▶ _WORK ORDER_
Nothing but the lines from the one including "tranzicija mora odmah misliti i na kraj" through the last line of the entries, restated exactly, should appear in the answer; omit the pictures.

▶ _DATA FOR THE TASK_
——————

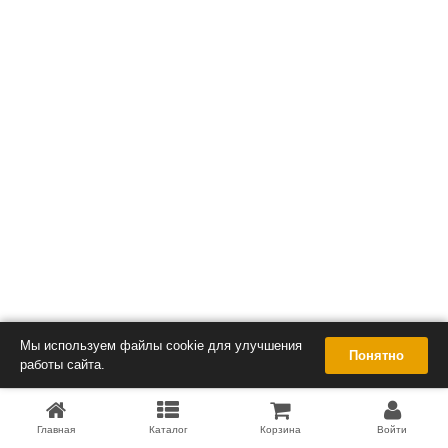
Мы используем файлы cookie для улучшения
Понятно
работы сайта.
Главная
Каталог
Корзина
Войти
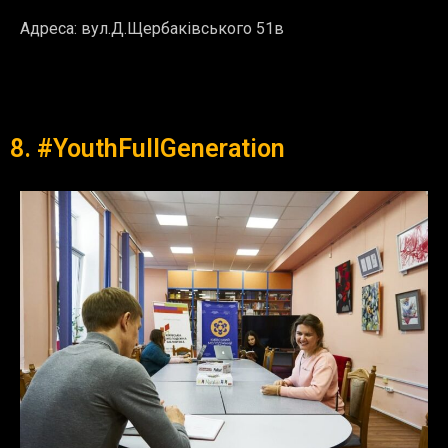
Адреса:
вул.Д.Щербаківського 51в
8. #YouthFullGeneration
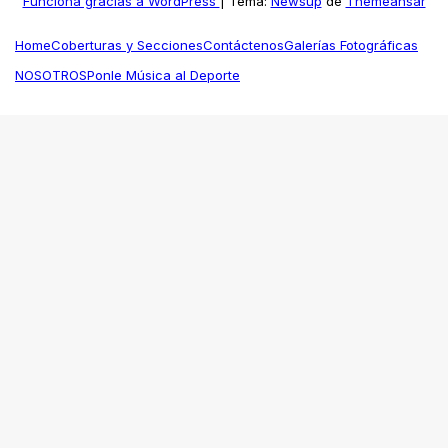
Funciona gracias a WordPress
|
Tema:
Newsup
de
Themeansar
Home
Coberturas y Secciones
Contáctenos
Galerías Fotográficas
NOSOTROS
Ponle Música al Deporte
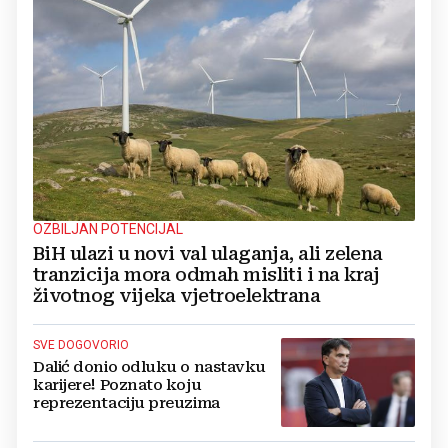
OZBILJAN POTENCIJAL
BiH ulazi u novi val ulaganja, ali zelena
tranzicija mora odmah misliti i na kraj
životnog vijeka vjetroelektrana
SVE DOGOVORIO
Dalić donio odluku o nastavku
karijere! Poznato koju
reprezentaciju preuzima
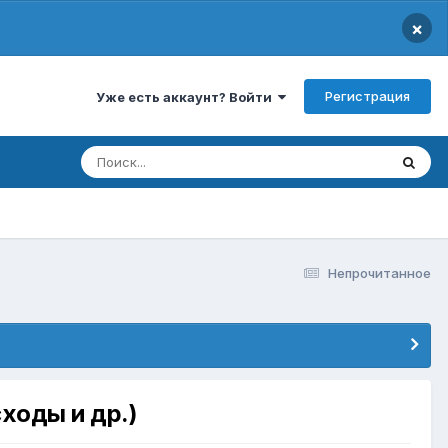
×
Регистрация
Уже есть аккаунт? Войти
Непрочитанное
ходы и др.)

——————

▶ _ANSWER FOR THIS EXERCISE_
tranzicija mora odmah misliti i na kraj
životnog vijeka vjetroelektrana
SVE DOGOVORIO
Dalić donio odluku o nastavku
karijere! Poznato koju
reprezentaciju preuzima
×
Регистрация
Уже есть аккаунт? Войти
Непрочитанное
ходы и др.)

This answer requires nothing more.